For people with rheumatoid arthritis (RA) early consultation with a rheumatologist can help prevent surgery down the road, according to a study presented at the American College of Rheumatology 2011 meeting in Chicago. People who consulted a rheumatologist within three months of being diagnosed with RA were about 40 percent less likely to have orthopaedic surgery compared with people who waited longer than that to see a rheumatologist.
“Our findings suggest that if you have RA and are under the care of a rheumatologist, you are more likely to get appropriate treatment,” says lead author Debbie Feldman, PhD, professor in the school of rehabilitation at the University of Montreal, Canada. “This is important information for primary care doctors, who are often the ones who diagnose RA, as well as for patients. Patients should be referred for early consultation with a rheumatologist.”
The study looked at 3,890 patients from the Province of Quebec who diagnosed with RA between the years 1995 to 2007. The average age at diagnosis was about 56 years, and about 70 percent of all patients were women.
Patients were classified as “early consulters” if they were seen by a rheumatologist within three months of an RA diagnosis by their primary care provider. They were classified as “late consulters” if they were seen by a rheumatologist more than three months after their initial diagnosis. (Late consulters saw a rheumatologist on average 12 to 18 months after diagnosis, says Dr. Feldman.) If they were diagnosed by a rheumatologist, they were classified as “undetermined.”
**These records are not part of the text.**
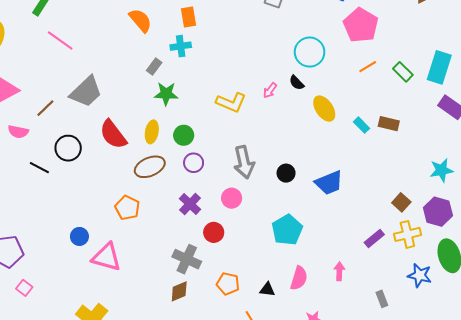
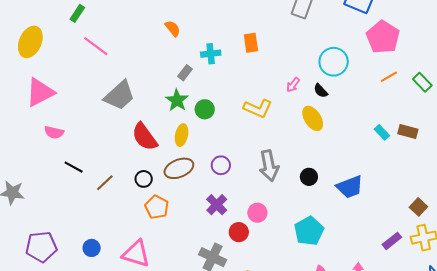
orange rectangle: (188, 17) -> (251, 43), moved
orange semicircle: (140, 20) -> (173, 28), size x0.7
pink arrow: (270, 90) -> (293, 85), moved
green star: (166, 94) -> (177, 100), moved, turned 30
brown line: (45, 108) -> (105, 183), moved
yellow ellipse: (324, 109) -> (313, 118), moved
green circle: (184, 135) -> (205, 109), moved
black circle: (68, 148) -> (144, 179), moved, size x0.7
pink circle: (232, 198) -> (257, 213), moved
blue circle: (79, 236) -> (92, 248), moved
Over the 12-year period from 1995 to 2007, 16 percent of all the patients had orthopaedic surgery, including 24 percent of the late consulters, 17 percent of the early consulters and 14 percent of the undetermined patients (who presumably got appropriate treatment immediately, since there was no lag time between RA diagnosis and seeing a rheumatologist).
“This study has policy implications, as well as implications for individual patients. Surgery is costly, and early treatment by a rheumatologist can save the health care system money as well as spare patients from having surgery,” Dr. Feldman says. “Our results support early treatment of RA guided by a rheumatologist.”
“Other studies have also shown that patients do better when treated by a rheumatologist [rather than a general practitioner],” says Joanne Jordan, MD, director of the Thurston Arthritis Research Center at the University of North Carolina, Chapel Hill, who moderated a press conference where these results were discussed.
Eric Matteson, MD, chair of the division of rheumatology at the Mayo Clinic in Rochester, Minn., agrees. “When you see a rheumatologist early after diagnosis, you get started on appropriate therapy, and that stops the progression of joint damage to the point where it is so severe that you need surgery.”